We should be able to do this in the Old Butler; that’s one of the things that I think you wanted pushed after registry-less repositories (“more important than […] improvements to versioning”).
Right, just like crosstalk. So this needs to be copied/cherry-picked to obs_decam and we need to think about how to make this more generic or more easily extended or more easily plugged into. “Use this external cross-talk module from HSC in Decam”. Or something.
It’s very similar. Actually the CP is a subset of the DESDM processing software. But DESDM only processes their own data, while the CP processes all the community data (and the documentation seems to be a bit better).
Sorry for missing this conversation. Evidently the discourse emails got lost in the noise.
Regarding non-linearity, there was an implementation of this in ISR done long ago, but I don’t believe it ever satisfied all the requirements, thus the re-implementation in obs_subaru.
As far as inter-chip crosstalk goes, we don’t currently have a defined way to do this. I think we can probably work around it by getting relevant images from the butler inside the isr routine. From a very quick look, it seems that any amp is only affected by one other chip.
I/O in the task code (and therefore passing in blobs such as dataRefs) is exactly the pattern I’m trying to move away from. In this short run it might be pragmatic though.
I agree that we should be moving away from that pattern, but I’m not sure how to make headway without having to produce a new crosstalk design. Maybe it’s easy. I haven’t had a chance to look.
I’ve been wondering if there’s a way to do cross-talk without having to pull in every image for every chip (in reality a chip only affects a small number of other chips). Only the pixels with lots of flux actually have a cross-talk effect. So I’m wondering if it would be possible to pull out all of the “bright” pixels (above a few thousand ADU or something like that) and put it in a smallish image/array/file that, of course, remembers the (x,y) coordinates of the pixels. Then you run through all the chips once and create these “bright pixel” files. When you run cross-talk on an individual chip you load in all of the bright pixels from all chips (which should not be very memory intensive), and remove the cross-talk just from those pixels (from chips that have non-negligible cross-talk coefficients). Does this sound doable/reasonable? Of course it breaks down in crowded fields.
There is currently the concept of a “heavy” footprint in the stack. This is essentially the minimum set of bounding boxes for a source and the pixels associated. I think that’s what you need.
That being said, I don’t think it would be hard to load the image you need inside the cross-talk method. It’s not very efficient, but I think the efficient mechanism needs a new design before we can do it in a non-hacky way.

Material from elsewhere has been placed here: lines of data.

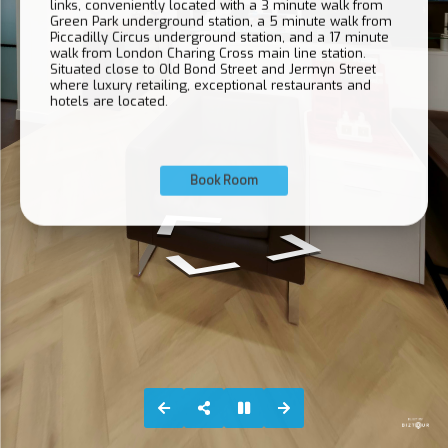
links, conveniently located with a 3 minute walk from
Green Park underground station, a 5 minute walk from
Piccadilly Circus underground station, and a 17 minute
walk from London Charing Cross main line station.
Situated close to Old Bond Street and Jermyn Street
where luxury retailing, exceptional restaurants and
hotels are located.
Book Room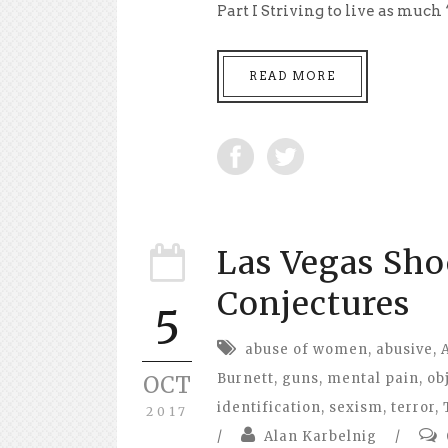
Part I Striving to live as much
READ MORE
Las Vegas Sho
Conjectures
5
abuse of women
,
abusive
,
Burnett
,
guns
,
mental pain
,
ob
OCT
identification
,
sexism
,
terror
,
2017
/
Alan Karbelnig
/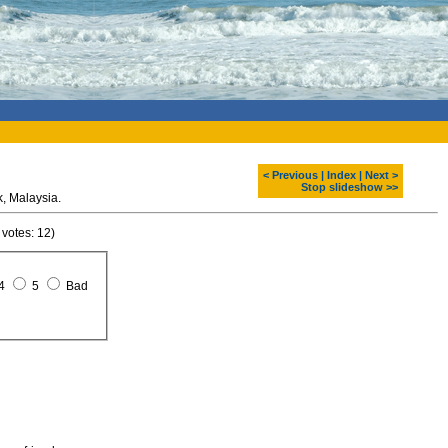
< Previous
|
Index
|
Next >
Stop slideshow >>
Bako national park. Sarawak, Malaysia.
 votes: 12)
4
5
Bad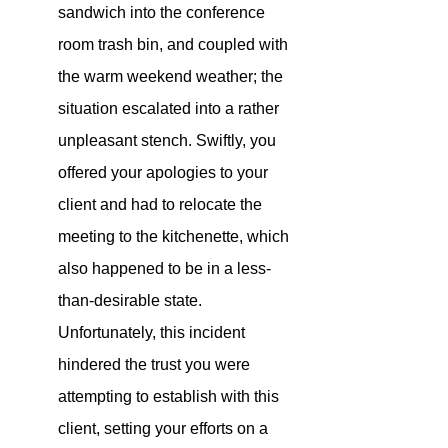
sandwich into the conference 
room trash bin, and coupled with 
the warm weekend weather; the 
situation escalated into a rather 
unpleasant stench. Swiftly, you 
offered your apologies to your 
client and had to relocate the 
meeting to the kitchenette, which 
also happened to be in a less-
than-desirable state. 
Unfortunately, this incident 
hindered the trust you were 
attempting to establish with this 
client, setting your efforts on a 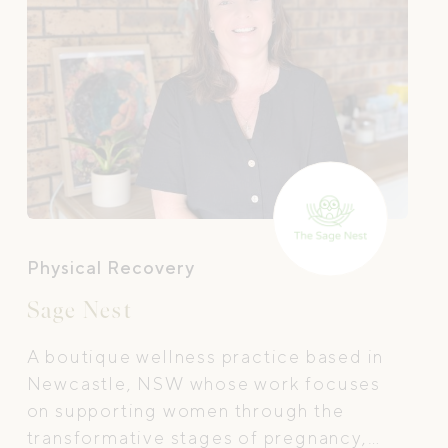
Physical Recovery
Sage Nest
A boutique wellness practice based in
Newcastle, NSW whose work focuses
on supporting women through the
transformative stages of pregnancy,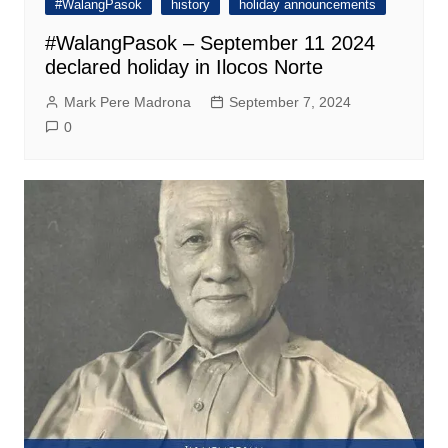
#WalangPasok
history
holiday announcements
#WalangPasok – September 11 2024
declared holiday in Ilocos Norte
Mark Pere Madrona
September 7, 2024
0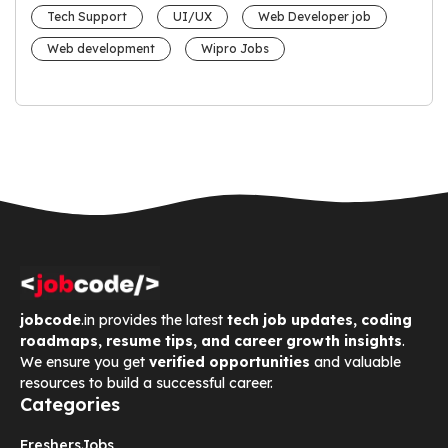
Tech Support
UI/UX
Web Developer job
Web development
Wipro Jobs
jobcode
.in provides the latest
tech job updates, coding
roadmaps, resume tips, and career growth insights
.
We ensure you get
verified opportunities
and valuable
resources to build a successful career.
Categories
Freshers
Jobs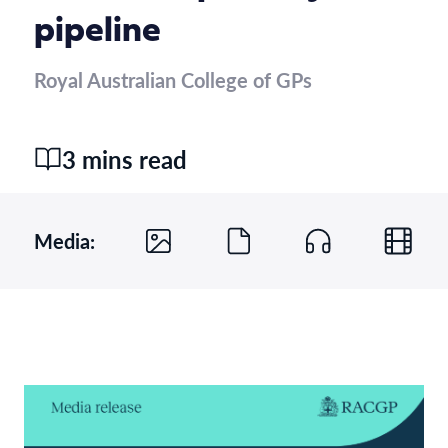
pipeline
Royal Australian College of GPs
3 mins read
Media: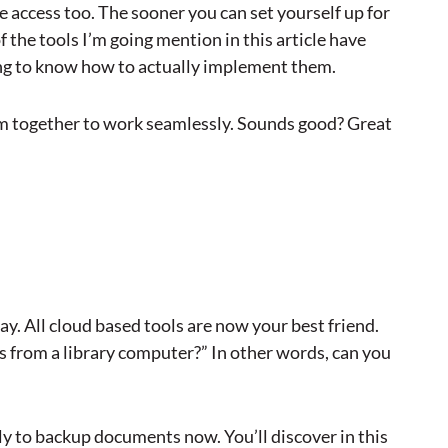
e access too. The sooner you can set yourself up for
f the tools I’m going mention in this article have
ing to know how to actually implement them.
em together to work seamlessly. Sounds good? Great
y. All cloud based tools are now your best friend.
his from a library computer?” In other words, can you
ly to backup documents now. You’ll discover in this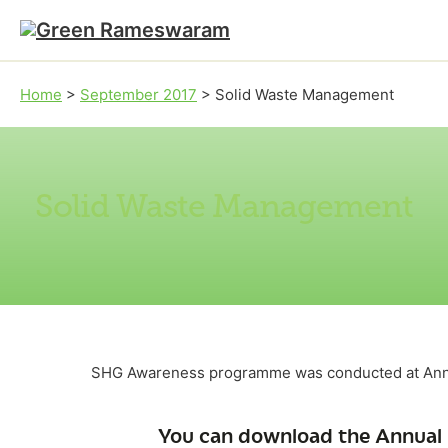
Skip to main content
Skip to footer
Home
>
September 2017
>
Solid Waste Management
Solid Waste Management
SHG Awareness programme was conducted at Anna
You can download the Annual 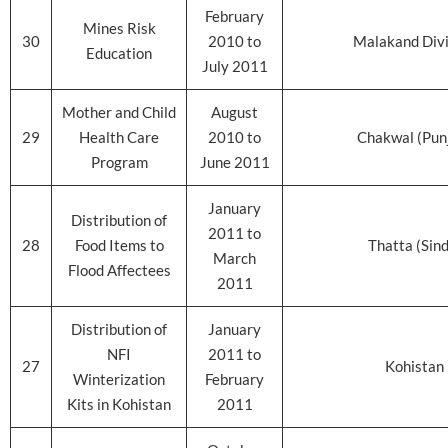
February
Mines Risk
30
2010 to
Malakand Divi
Education
July 2011
Mother and Child
August
29
Health Care
2010 to
Chakwal (Pun
Program
June 2011
January
Distribution of
2011 to
28
Food Items to
Thatta (Sin
March
Flood Affectees
2011
Distribution of
January
NFI
2011 to
27
Kohistan
Winterization
February
Kits in Kohistan
2011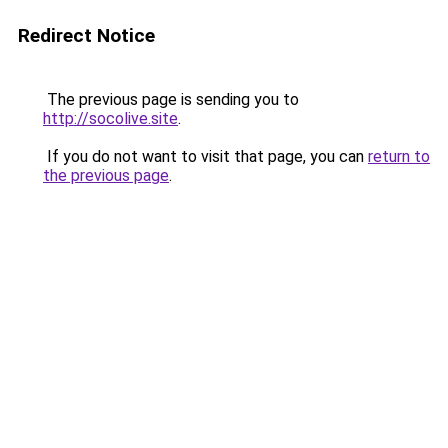
Redirect Notice
The previous page is sending you to
http://socolive.site
.
If you do not want to visit that page, you can
return to
the previous page
.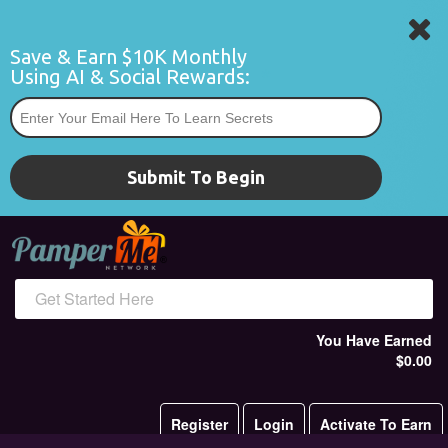
Save & Earn $10K Monthly 
Using AI & Social Rewards:
*
Submit To Begin
Get Started Here
You Have Earned
$0.00
Register
Login
Activate To Earn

The word heavy just refers to the fact that the pixel values are included along with the region of the footprint. The “light” footprint is just the set of bounding boxes that enclose the soruce.

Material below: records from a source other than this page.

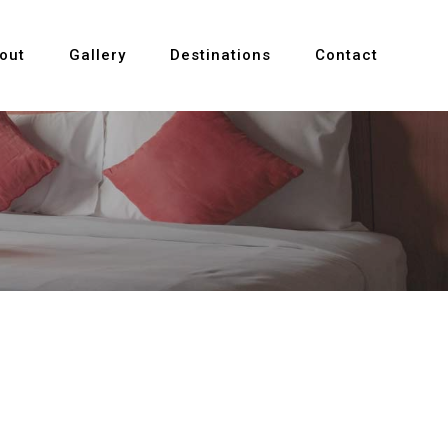
out
Gallery
Destinations
Contact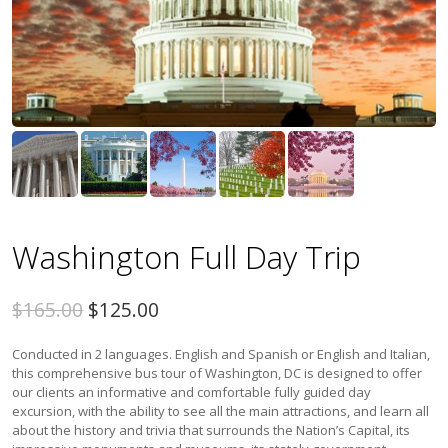
Washington Full Day Trip
$165.00
$125.00
Conducted in 2 languages. English and Spanish or English and Italian,
this comprehensive bus tour of Washington, DC is designed to offer
our clients an informative and comfortable fully guided day
excursion, with the ability to see all the main attractions, and learn all
about the history and trivia that surrounds the Nation’s Capital, its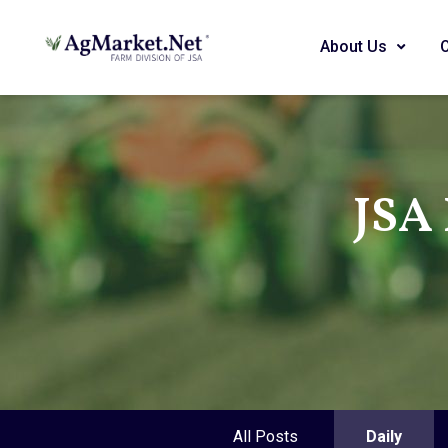
About Us
JSA 
All Posts
Daily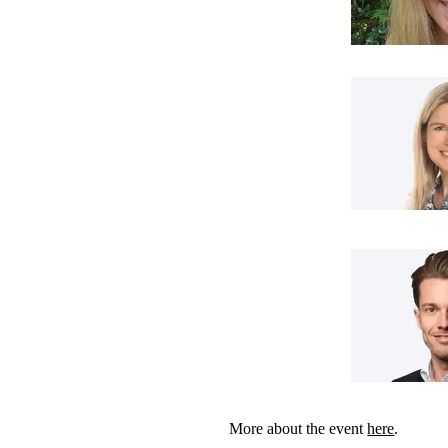
More about the event
here
.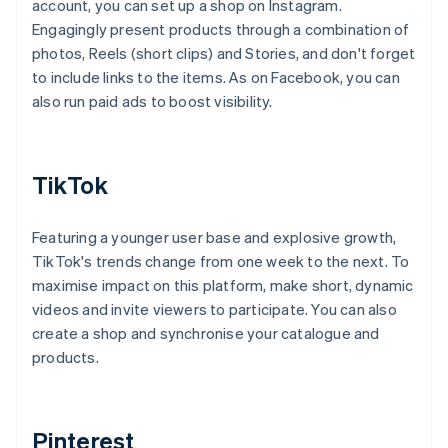
account, you can set up a shop on Instagram.
Engagingly present products through a combination of
photos, Reels (short clips) and Stories, and don't forget
to include links to the items. As on Facebook, you can
also run paid ads to boost visibility.
TikTok
Featuring a younger user base and explosive growth,
TikTok's trends change from one week to the next. To
maximise impact on this platform, make short, dynamic
videos and invite viewers to participate. You can also
create a shop and synchronise your catalogue and
products.
Pinterest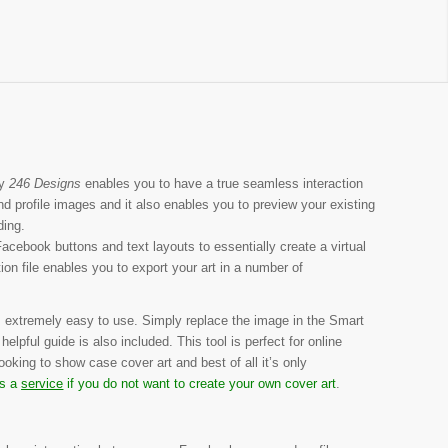
y
246 Designs
enables you to have a true seamless interaction
 profile images and it also enables you to preview your existing
ding.
Facebook buttons and text layouts to essentially create a virtual
n file enables you to export your art in a number of
 extremely easy to use. Simply replace the image in the Smart
elpful guide is also included. This tool is perfect for online
ooking to show case cover art and best of all it’s only
as a
service
if you do not want to create your own cover art
.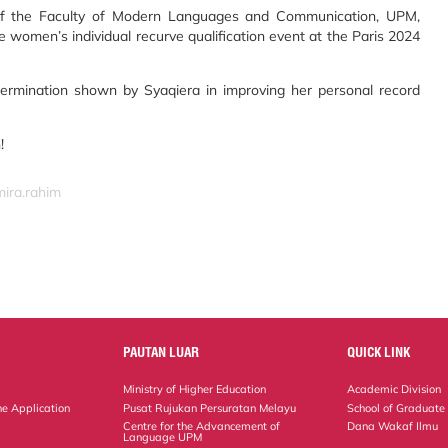
of the Faculty of Modern Languages and Communication, UPM,
e women’s individual recurve qualification event at the Paris 2024
ermination shown by Syaqiera in improving her personal record
!
mira.rahim
PAUTAN LUAR
QUICK LINK
Ministry of Higher Education
Academic Division
ne Application
Pusat Rujukan Persuratan Melayu
School of Graduate
Centre for the Advancement of
Dana Wakaf Ilmu
Language UPM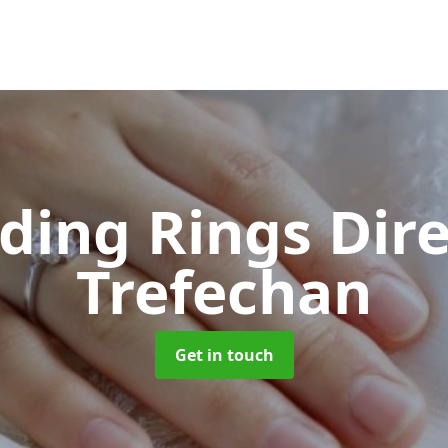
ing Rings Dir
Trefechan
Get in touch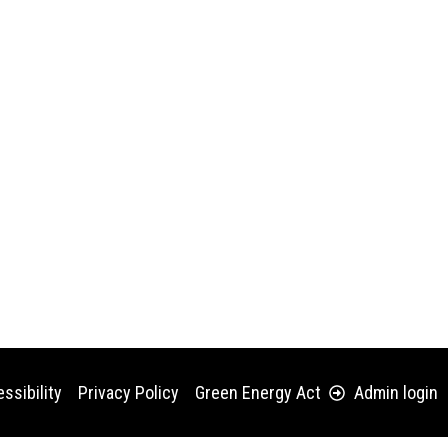
ssibility
Privacy Policy
Green Energy Act
Admin login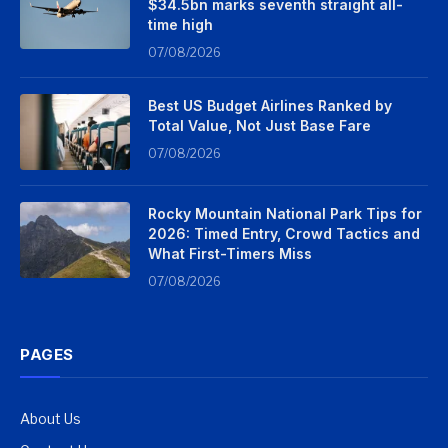
$34.5bn marks seventh straight all-
time high
07/08/2026
Best US Budget Airlines Ranked by
Total Value, Not Just Base Fare
07/08/2026
Rocky Mountain National Park Tips for
2026: Timed Entry, Crowd Tactics and
What First-Timers Miss
07/08/2026
PAGES
About Us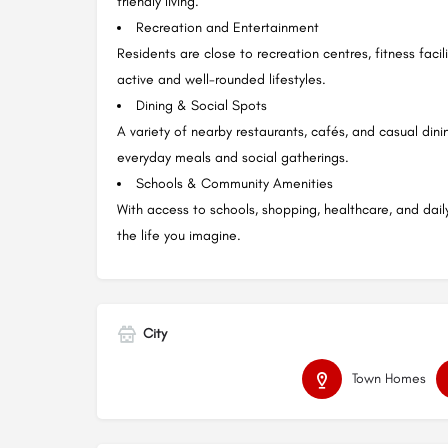
friendly living.
Recreation and Entertainment
Residents are close to recreation centres, fitness faci
active and well-rounded lifestyles.
Dining & Social Spots
A variety of nearby restaurants, cafés, and casual din
everyday meals and social gatherings.
Schools & Community Amenities
With access to schools, shopping, healthcare, and dail
the life you imagine.
City
Town Homes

I’m not sure if there is a way to persist more than one heavy footprint in a file. Certainly it’s possible to persist a single footprint in a file: see here. It shouldn’t be hard to bundle those up in either an MEF or a tarball.
Each record in a SourceCatalog has an attached Footprint, which can be a HeavyFootprint. There’ll be a small amount of overhead, but I think this is by far the easiest way to persist a bunch of HeavyFootprints right now.